Page-level text extractions
▶
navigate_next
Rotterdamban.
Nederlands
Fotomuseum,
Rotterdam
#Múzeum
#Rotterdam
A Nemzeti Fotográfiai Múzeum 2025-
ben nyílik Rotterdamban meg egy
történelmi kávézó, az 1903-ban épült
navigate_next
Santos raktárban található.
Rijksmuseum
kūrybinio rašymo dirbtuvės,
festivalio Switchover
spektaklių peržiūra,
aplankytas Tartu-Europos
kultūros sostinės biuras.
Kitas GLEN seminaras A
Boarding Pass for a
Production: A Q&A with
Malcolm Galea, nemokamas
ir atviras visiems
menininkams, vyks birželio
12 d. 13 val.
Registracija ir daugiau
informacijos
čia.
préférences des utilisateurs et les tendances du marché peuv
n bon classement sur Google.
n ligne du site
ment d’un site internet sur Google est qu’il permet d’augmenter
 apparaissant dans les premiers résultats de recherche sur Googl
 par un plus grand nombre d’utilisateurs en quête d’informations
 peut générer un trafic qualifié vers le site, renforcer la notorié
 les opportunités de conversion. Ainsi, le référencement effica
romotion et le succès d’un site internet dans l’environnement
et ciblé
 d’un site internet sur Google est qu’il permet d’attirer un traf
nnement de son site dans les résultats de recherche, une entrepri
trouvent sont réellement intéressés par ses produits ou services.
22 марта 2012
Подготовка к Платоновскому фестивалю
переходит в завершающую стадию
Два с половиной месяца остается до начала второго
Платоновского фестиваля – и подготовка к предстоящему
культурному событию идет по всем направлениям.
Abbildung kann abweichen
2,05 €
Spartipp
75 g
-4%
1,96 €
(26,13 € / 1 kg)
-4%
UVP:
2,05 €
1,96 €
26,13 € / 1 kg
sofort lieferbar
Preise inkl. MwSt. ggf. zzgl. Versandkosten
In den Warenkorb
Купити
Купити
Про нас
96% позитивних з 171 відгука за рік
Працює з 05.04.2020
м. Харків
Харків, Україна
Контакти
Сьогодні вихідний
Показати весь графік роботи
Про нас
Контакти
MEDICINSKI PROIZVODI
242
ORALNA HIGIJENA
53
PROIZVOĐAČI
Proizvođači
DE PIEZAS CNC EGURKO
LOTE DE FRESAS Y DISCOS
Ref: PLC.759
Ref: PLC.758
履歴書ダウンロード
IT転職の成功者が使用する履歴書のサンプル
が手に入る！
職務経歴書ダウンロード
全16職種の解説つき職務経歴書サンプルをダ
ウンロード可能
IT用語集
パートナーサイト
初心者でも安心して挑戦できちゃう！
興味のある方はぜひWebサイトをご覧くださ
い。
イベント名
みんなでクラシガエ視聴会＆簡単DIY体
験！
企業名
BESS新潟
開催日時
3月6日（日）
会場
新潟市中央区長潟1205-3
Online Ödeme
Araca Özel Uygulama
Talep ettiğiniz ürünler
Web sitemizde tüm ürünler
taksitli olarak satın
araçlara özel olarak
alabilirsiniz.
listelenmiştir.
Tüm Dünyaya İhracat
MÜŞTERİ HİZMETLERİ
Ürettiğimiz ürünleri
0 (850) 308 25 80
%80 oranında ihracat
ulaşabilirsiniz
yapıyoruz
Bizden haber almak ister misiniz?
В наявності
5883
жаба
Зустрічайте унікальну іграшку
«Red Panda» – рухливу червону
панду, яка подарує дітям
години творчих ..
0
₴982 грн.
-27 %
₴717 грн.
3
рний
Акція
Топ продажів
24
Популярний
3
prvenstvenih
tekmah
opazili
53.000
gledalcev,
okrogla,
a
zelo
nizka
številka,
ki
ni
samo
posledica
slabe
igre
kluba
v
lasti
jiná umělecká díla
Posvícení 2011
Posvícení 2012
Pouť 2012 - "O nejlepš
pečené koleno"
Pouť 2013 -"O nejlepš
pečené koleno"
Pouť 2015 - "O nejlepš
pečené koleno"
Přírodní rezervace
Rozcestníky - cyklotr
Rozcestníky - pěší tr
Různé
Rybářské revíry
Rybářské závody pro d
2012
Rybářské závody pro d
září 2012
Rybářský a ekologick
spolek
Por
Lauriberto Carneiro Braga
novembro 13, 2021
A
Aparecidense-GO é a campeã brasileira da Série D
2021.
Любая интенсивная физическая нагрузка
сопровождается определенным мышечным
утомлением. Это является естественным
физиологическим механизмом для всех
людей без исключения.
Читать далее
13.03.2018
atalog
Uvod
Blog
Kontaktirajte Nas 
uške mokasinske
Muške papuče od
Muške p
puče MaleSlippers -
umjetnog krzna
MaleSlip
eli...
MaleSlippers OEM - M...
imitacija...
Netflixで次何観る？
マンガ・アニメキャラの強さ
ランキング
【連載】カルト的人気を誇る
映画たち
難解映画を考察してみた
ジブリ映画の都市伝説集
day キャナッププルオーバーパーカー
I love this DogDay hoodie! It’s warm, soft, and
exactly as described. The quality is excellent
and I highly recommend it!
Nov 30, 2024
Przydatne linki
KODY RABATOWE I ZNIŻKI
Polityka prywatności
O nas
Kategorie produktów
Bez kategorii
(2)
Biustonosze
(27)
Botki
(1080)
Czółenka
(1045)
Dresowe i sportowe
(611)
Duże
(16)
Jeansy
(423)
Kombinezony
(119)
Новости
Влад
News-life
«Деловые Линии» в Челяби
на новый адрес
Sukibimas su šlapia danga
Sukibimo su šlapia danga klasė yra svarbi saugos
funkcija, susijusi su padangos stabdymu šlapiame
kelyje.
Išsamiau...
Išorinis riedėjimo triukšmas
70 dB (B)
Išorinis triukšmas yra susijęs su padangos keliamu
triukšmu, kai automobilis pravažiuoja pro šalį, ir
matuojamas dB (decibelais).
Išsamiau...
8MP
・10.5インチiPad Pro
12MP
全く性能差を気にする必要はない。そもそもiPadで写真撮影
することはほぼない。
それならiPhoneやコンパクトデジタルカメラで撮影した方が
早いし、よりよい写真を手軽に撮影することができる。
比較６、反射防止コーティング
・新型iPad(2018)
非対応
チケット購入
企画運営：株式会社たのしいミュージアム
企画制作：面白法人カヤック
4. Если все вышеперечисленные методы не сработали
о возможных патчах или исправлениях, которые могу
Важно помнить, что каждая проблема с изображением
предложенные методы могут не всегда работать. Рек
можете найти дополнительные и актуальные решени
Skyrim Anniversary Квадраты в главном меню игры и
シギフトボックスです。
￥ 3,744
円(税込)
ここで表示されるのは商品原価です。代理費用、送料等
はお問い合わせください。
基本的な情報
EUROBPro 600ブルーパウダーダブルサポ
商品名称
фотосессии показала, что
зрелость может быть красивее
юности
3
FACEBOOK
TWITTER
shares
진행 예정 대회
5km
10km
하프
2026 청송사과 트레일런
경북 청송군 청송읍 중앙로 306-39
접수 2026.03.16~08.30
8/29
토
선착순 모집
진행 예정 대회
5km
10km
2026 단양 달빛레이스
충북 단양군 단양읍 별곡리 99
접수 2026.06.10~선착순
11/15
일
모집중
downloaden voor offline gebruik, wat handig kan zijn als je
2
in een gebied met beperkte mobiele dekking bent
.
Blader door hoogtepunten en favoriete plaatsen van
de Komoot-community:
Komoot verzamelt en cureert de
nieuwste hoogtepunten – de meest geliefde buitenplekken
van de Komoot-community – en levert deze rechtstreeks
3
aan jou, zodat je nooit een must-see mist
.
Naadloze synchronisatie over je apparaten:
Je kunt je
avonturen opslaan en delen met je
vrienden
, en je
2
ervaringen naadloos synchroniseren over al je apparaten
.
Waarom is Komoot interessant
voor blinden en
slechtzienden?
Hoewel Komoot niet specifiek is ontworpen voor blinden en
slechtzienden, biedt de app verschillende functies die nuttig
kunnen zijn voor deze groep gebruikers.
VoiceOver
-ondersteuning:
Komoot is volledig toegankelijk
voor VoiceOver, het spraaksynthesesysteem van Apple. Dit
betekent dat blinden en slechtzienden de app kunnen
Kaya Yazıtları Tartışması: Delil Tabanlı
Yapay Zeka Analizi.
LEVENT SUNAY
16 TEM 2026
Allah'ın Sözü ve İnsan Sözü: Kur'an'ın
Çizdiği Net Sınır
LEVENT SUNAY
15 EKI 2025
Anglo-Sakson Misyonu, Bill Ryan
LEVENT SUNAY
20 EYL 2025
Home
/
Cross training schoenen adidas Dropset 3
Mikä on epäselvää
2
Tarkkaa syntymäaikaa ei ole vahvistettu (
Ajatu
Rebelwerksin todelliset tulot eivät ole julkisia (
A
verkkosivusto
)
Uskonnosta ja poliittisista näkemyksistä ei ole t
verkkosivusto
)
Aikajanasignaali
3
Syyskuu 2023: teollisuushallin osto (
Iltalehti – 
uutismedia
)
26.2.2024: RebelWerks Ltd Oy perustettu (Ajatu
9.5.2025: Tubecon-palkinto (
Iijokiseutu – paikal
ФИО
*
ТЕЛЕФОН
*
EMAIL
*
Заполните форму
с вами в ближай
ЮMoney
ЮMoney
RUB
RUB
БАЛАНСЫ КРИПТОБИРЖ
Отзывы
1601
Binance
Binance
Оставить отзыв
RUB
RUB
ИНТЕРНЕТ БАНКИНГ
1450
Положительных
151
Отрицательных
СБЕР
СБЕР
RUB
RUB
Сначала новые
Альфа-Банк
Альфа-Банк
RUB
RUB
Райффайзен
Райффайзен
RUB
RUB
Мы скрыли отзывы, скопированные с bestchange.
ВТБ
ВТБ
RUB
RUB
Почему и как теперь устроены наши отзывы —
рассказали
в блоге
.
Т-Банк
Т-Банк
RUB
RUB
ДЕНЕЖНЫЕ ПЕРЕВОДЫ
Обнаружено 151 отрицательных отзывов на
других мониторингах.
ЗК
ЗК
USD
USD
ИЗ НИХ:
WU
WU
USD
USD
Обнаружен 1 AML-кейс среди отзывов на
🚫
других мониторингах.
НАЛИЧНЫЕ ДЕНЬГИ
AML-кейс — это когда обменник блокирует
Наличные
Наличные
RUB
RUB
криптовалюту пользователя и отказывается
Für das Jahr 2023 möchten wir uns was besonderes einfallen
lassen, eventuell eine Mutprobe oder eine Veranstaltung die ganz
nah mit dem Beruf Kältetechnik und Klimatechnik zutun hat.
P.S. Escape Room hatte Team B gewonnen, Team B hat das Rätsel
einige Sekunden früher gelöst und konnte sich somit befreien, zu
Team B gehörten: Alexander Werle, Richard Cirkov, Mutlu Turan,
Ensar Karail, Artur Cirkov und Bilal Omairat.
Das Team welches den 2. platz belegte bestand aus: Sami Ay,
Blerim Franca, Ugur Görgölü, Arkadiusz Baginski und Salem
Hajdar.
◀
▶ **Directions**
Only the lines above starting with the one with "Anglo-Sakson Misyonu, Bill Ryan" and going through the one with "lassen, eventuell eine" are to be copied, word for word and with both ends kept.

▶ **Solution to this problem**
Anglo-Sakson Misyonu, Bill Ryan
LEVENT SUNAY
20 EYL 2025
Home
/
Cross training schoenen adidas Dropset 3
Mikä on epäselvää
2
Tarkkaa syntymäaikaa ei ole vahvistettu (
Ajatu
Rebelwerksin todelliset tulot eivät ole julkisia (
A
verkkosivusto
)
Uskonnosta ja poliittisista näkemyksistä ei ole t
verkkosivusto
)
Aikajanasignaali
3
Syyskuu 2023: teollisuushallin osto (
Iltalehti – 
uutismedia
)
26.2.2024: RebelWerks Ltd Oy perustettu (Ajatu
9.5.2025: Tubecon-palkinto (
Iijokiseutu – paikal
ФИО
*
ТЕЛЕФОН
*
EMAIL
*
Заполните форму
с вами в ближай
ЮMoney
ЮMoney
RUB
RUB
БАЛАНСЫ КРИПТОБИРЖ
Отзывы
1601
Binance
Binance
Оставить отзыв
RUB
RUB
ИНТЕРНЕТ БАНКИНГ
1450
Положительных
151
Отрицательных
СБЕР
СБЕР
RUB
RUB
Сначала новые
Альфа-Банк
Альфа-Банк
RUB
RUB
Райффайзен
Райффайзен
RUB
RUB
Мы скрыли отзывы, скопированные с bestchange.
ВТБ
ВТБ
RUB
RUB
Почему и как теперь устроены наши отзывы —
рассказали
в блоге
.
Т-Банк
Т-Банк
RUB
RUB
ДЕНЕЖНЫЕ ПЕРЕВОДЫ
Обнаружено 151 отрицательных отзывов на
других мониторингах.
ЗК
ЗК
USD
USD
ИЗ НИХ:
WU
WU
USD
USD
Обнаружен 1 AML-кейс среди отзывов на
🚫
других мониторингах.
НАЛИЧНЫЕ ДЕНЬГИ
AML-кейс — это когда обменник блокирует
Наличные
Наличные
RUB
RUB
криптовалюту пользователя и отказывается
Für das Jahr 2023 möchten wir uns was besonderes einfallen
lassen, eventuell eine Mutprobe oder eine Veranstaltung die ganz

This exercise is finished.